- [What you are asked to do]:
Where does "apps" appear in the data? Return each line that holds it.

Exercise data: Begin

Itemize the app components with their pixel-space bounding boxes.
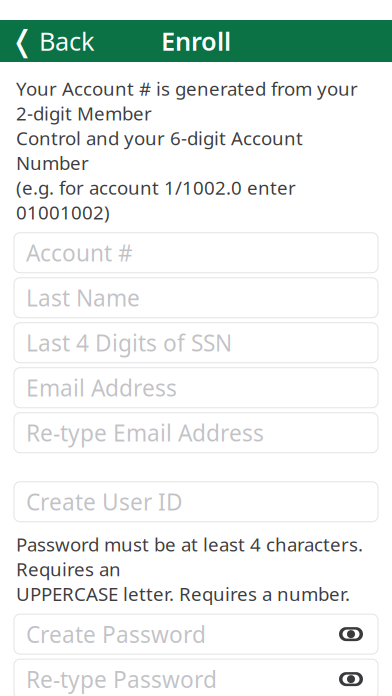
staticText: Re-type Email Address [26, 418, 264, 448]
staticText: ❬ [10, 24, 35, 58]
staticText: Control and your 6-digit Account Number [16, 126, 303, 175]
staticText: Enroll [161, 24, 231, 58]
staticText: (e.g. for account 1/1002.0 enter 0100100… [16, 175, 296, 225]
staticText: Re-type Password [26, 664, 217, 694]
staticText: Back [39, 24, 95, 58]
button[interactable]: Show Create Password [336, 619, 366, 649]
staticText: 3:21 PM [189, 0, 256, 22]
staticText: Password must be at least 4 characters. … [16, 532, 363, 581]
staticText: Create User ID [26, 487, 183, 517]
staticText: Create Password [26, 619, 206, 649]
staticText: Email Address [26, 373, 177, 403]
staticText: Last Name [26, 283, 140, 313]
button[interactable]: Show Re-type Password [336, 664, 366, 694]
button[interactable]: ❬ [0, 20, 105, 62]
staticText: ᯤ [66, 0, 87, 22]
staticText: UPPERCASE letter. Requires a number. [16, 581, 350, 606]
staticText: Carrier [10, 0, 66, 22]
staticText: Last 4 Digits of SSN [26, 328, 232, 358]
staticText: Account # [26, 238, 133, 268]
staticText: Your Account # is generated from your 2-… [16, 76, 358, 126]
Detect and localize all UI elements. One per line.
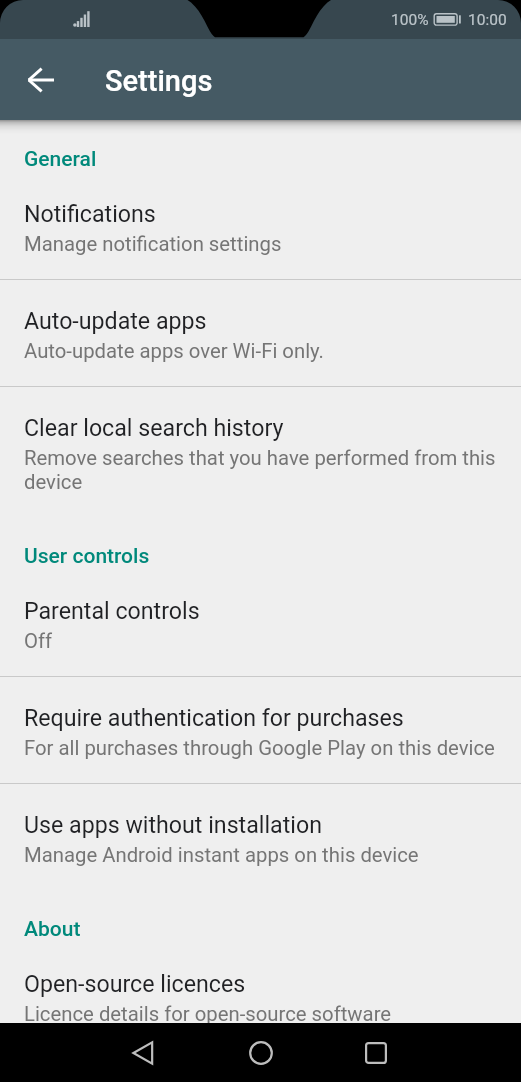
staticText: Off: [24, 629, 53, 653]
staticText: Parental controls: [24, 598, 200, 625]
button[interactable]: Back: [120, 1029, 168, 1077]
button[interactable]: Notifications: [0, 173, 521, 279]
staticText: Clear local search history: [24, 415, 284, 442]
staticText: 10:00: [468, 11, 507, 29]
button[interactable]: Home: [237, 1029, 285, 1077]
staticText: About: [24, 917, 81, 941]
staticText: Auto-update apps over Wi-Fi only.: [24, 339, 324, 363]
staticText: Use apps without installation: [24, 812, 322, 839]
staticText: Require authentication for purchases: [24, 705, 404, 732]
button[interactable]: Recent apps: [352, 1029, 400, 1077]
staticText: For all purchases through Google Play on…: [24, 736, 495, 760]
button[interactable]: Open-source licences: [0, 943, 521, 1049]
staticText: Open-source licences: [24, 971, 246, 998]
staticText: Manage Android instant apps on this devi…: [24, 843, 419, 867]
staticText: Notifications: [24, 201, 156, 228]
button[interactable]: Navigate up: [17, 56, 65, 104]
staticText: General: [24, 147, 97, 171]
staticText: Manage notification settings: [24, 232, 282, 256]
staticText: Remove searches that you have performed …: [24, 446, 497, 494]
staticText: User controls: [24, 544, 150, 568]
button[interactable]: Use apps without installation: [0, 784, 521, 890]
staticText: 100%: [391, 11, 429, 29]
button[interactable]: Parental controls: [0, 570, 521, 676]
button[interactable]: Require authentication for purchases: [0, 677, 521, 783]
staticText: Licence details for open-source software: [24, 1002, 392, 1026]
button[interactable]: Clear local search history: [0, 387, 521, 517]
staticText: Auto-update apps: [24, 308, 207, 335]
button[interactable]: Auto-update apps: [0, 280, 521, 386]
staticText: Settings: [105, 64, 213, 98]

Exercise data: End

- [Completed exercise]:
staticText: Auto-update apps over Wi-Fi only.: [24, 339, 324, 363]
staticText: Use apps without installation: [24, 812, 322, 839]
button[interactable]: Recent apps: [352, 1029, 400, 1077]
staticText: Manage Android instant apps on this devi…: [24, 843, 419, 867]
button[interactable]: Use apps without installation: [0, 784, 521, 890]
staticText: Auto-update apps: [24, 308, 207, 335]
button[interactable]: Auto-update apps: [0, 280, 521, 386]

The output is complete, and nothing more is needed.